When it comes to the selection of legal counsel, I see now that Sydebotham and I were on completely different pages. I always seek out lawyers with a reputation of being the best. Sydebotham, on the other hand, selects unsuitable lawyers whom he apparently feels justified in also victimizing. For James, Sydebotham selected a DWI lawyer who some people have told us is “the worst attorney in Tennessee.” For Blade, Sydebotham selected a newly-minted real estate lawyer with a track record of 1 loss, 0 wins. Why? To preserve his “lost cause” for continued exploitation.
Like any smart entrepreneur, Sydebotham develops multiple income channels. The Redemption Project was not his exclusive source of cash for the kid cases. He cultivated donors who sent money to him directly for various purposes. For example, if he were to collect $1,000 in donations for a lawyer, he might pay $250 to the lawyer (or as little as he could get away with), and then pocket the rest.
Posing as a “youth justice advocate” was not Sydebotham’s only scam. There is ample evidence on the Internet that he is highly involved in “cash gifting” schemes, a variation on pyramid Ponzi frauds presented to suckers as a “completely legal” get-rich-quick scheme that takes advantage of loopholes in the IRS code. Contrary to all claims, cash gifting networks are completely illegal in Wisconsin and most other jurisdictions. We have found evidence on the Internet and through at least one third-party interview that Sydebotham and the local sheriff are linked through one of these cash gifting schemes—and that Sauk County Sheriff Chip Meister is, in fact, allegedly “in Sydebotham’s receiving line.”
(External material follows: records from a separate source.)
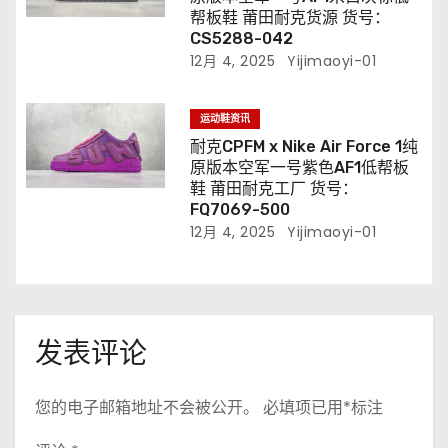
帮板鞋 莆田耐克货源 货号：
CS5288-042
12月 4, 2025
Yijimaoyi-01
运动鞋资讯
耐克CPFM x Nike Air Force 1纯
原版本空军一号紫色AF1低帮板
鞋 莆田耐克工厂 货号：
FQ7069-500
12月 4, 2025
Yijimaoyi-01
发表评论
您的电子邮箱地址不会被公开。
必填项已用
*
标注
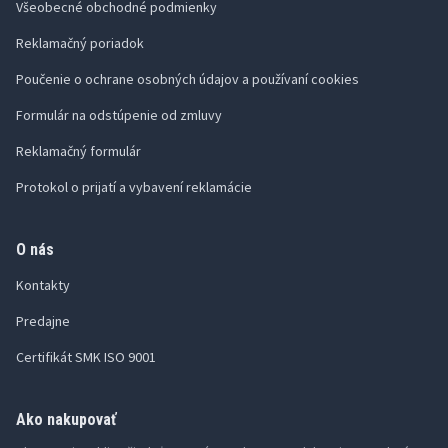
Všeobecné obchodné podmienky
Reklamačný poriadok
Poučenie o ochrane osobných údajov a používaní cookies
Formulár na odstúpenie od zmluvy
Reklamačný formulár
Protokol o prijatí a vybavení reklamácie
O nás
Kontakty
Predajne
Certifikát SMK ISO 9001
Ako nakupovať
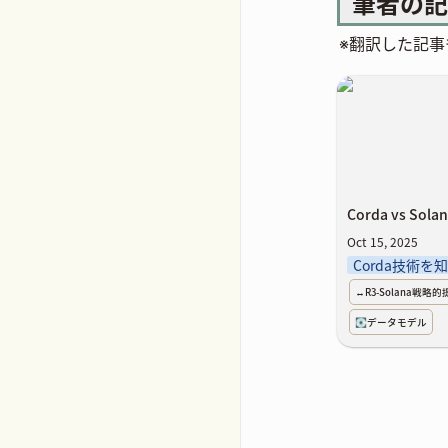
筆者の記
※翻訳した記事
Corda vs Sola
Corda vs Sola
Oct 15, 2025
Corda技術を
↔️R3-Solana戦略
💽データモデル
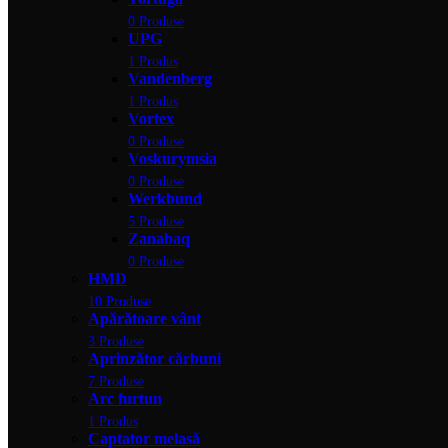
0 Produse
UPG
1 Produs
Vandenberg
1 Produs
Vortex
0 Produse
Voskurymsia
0 Produse
Werkbund
5 Produse
Zanabaq
0 Produse
HMD
10 Produse
Apărătoare vânt
3 Produse
Aprinzător cărbuni
7 Produse
Arc furtun
1 Produs
Captator melasă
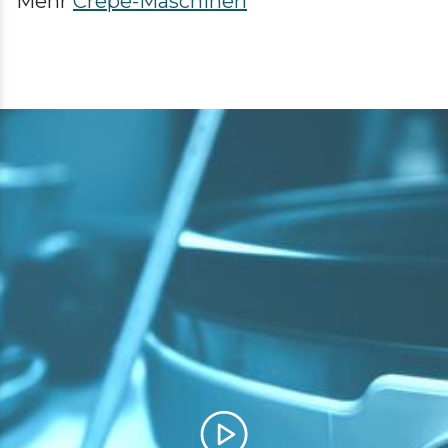
Mehr
Crêpe-Maschinen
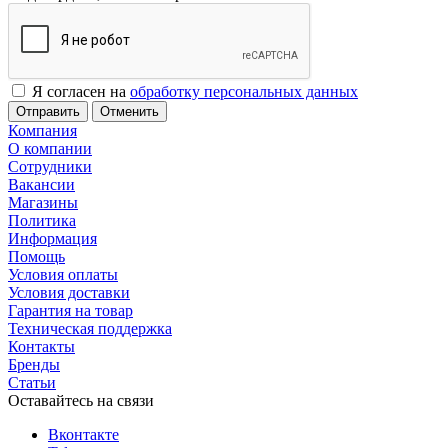
Я согласен на
обработку персональных данных
Отменить
Компания
О компании
Сотрудники
Вакансии
Магазины
Политика
Информация
Помощь
Условия оплаты
Условия доставки
Гарантия на товар
Техническая поддержка
Контакты
Бренды
Статьи
Оставайтесь на связи
Вконтакте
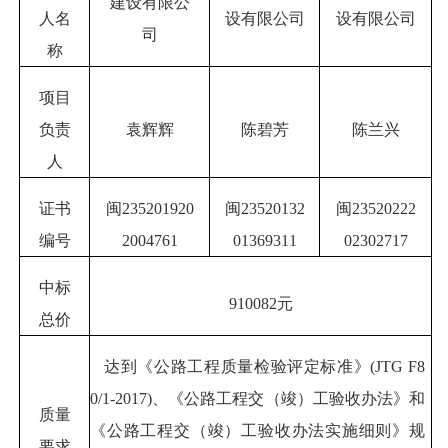
建设有限公
人名
设有限公司
设有限公司
司
称
项目
负责
袁辉辉
陈碧芳
陈兰兴
人
证书
闽
235201920
闽
23520132
闽
23520222
编号
2004761
01369311
02302717
中标
910082元
总
价
达到《公路工程质量检验评定标准》
(JTG F8
0/1-2017)、《公路工程交（竣）工验收办法》和
质量
《公路工程交（竣）工验收办法实施细则》规
要求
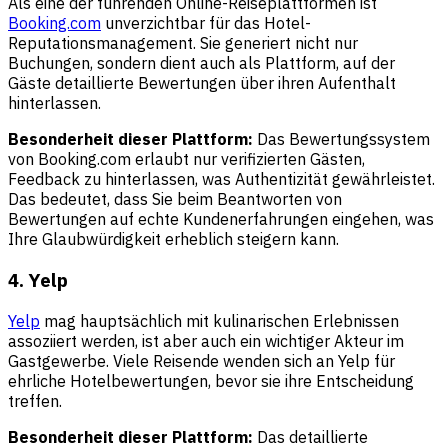
Als eine der führenden Online-Reiseplattformen ist
Booking.com
unverzichtbar für das Hotel-
Reputationsmanagement. Sie generiert nicht nur
Buchungen, sondern dient auch als Plattform, auf der
Gäste detaillierte Bewertungen über ihren Aufenthalt
hinterlassen.
Besonderheit dieser Plattform:
Das Bewertungssystem
von Booking.com erlaubt nur verifizierten Gästen,
Feedback zu hinterlassen, was Authentizität gewährleistet.
Das bedeutet, dass Sie beim Beantworten von
Bewertungen auf echte Kundenerfahrungen eingehen, was
Ihre Glaubwürdigkeit erheblich steigern kann.
4. Yelp
Yelp
mag hauptsächlich mit kulinarischen Erlebnissen
assoziiert werden, ist aber auch ein wichtiger Akteur im
Gastgewerbe. Viele Reisende wenden sich an Yelp für
ehrliche Hotelbewertungen, bevor sie ihre Entscheidung
treffen.
Besonderheit dieser Plattform:
Das detaillierte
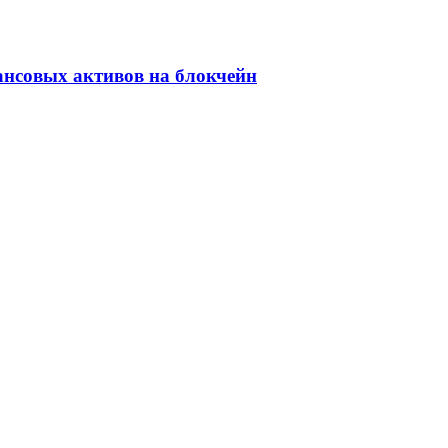
ансовых активов на блокчейн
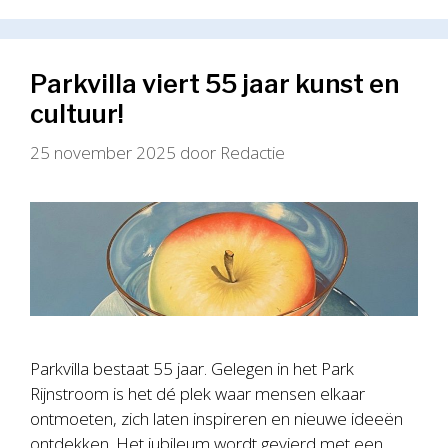
Parkvilla viert 55 jaar kunst en
cultuur!
25 november 2025
door
Redactie
Parkvilla bestaat 55 jaar. Gelegen in het Park
Rijnstroom is het dé plek waar mensen elkaar
ontmoeten, zich laten inspireren en nieuwe ideeën
ontdekken. Het jubileum wordt gevierd met een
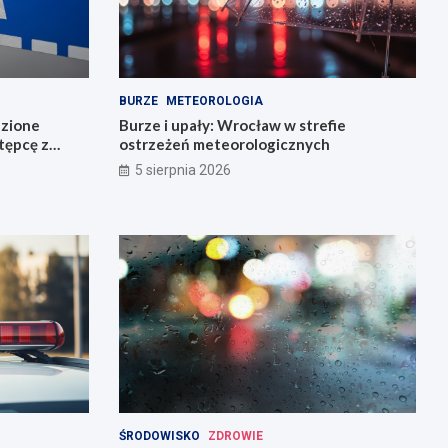
BURZE
METEOROLOGIA
dzione
Burze i upały: Wrocław w strefie
stępcę z
ostrzeżeń meteorologicznych
5 sierpnia 2026
ŚRODOWISKO
ZDROWIE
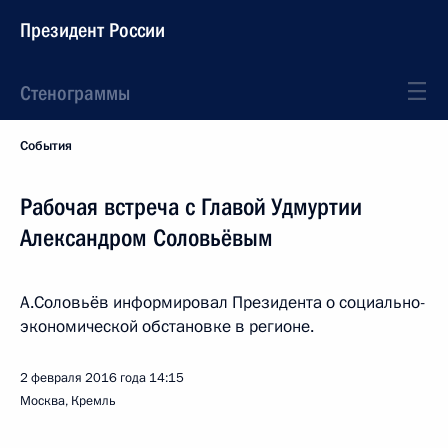
Президент России
Стенограммы
События
Рабочая встреча с Главой Удмуртии
Александром Соловьёвым
А.Соловьёв информировал Президента о социально-
экономической обстановке в регионе.
2 февраля 2016 года
14:15
Москва, Кремль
We continue to make progress in our efforts to uncover and understand Sydebotham’s crimes so that he will one day pay for them in full measure. We now understand why law enforcement in Sydebotham’s home county has been protecting him, but local law enforcement is no longer an insurmountable impediment. They (as well as Sydebotham) are now the objects of outside scrutiny.
I have no way of predicting how long Seidebotham and his cronies are going to be consuming our time and attention and bringing me down. Even when they are ancient history, though, there will be other predators and miscreants who will appear on the scene. I am resigning myself to the fact that such creeps will always be a factor in my life and work.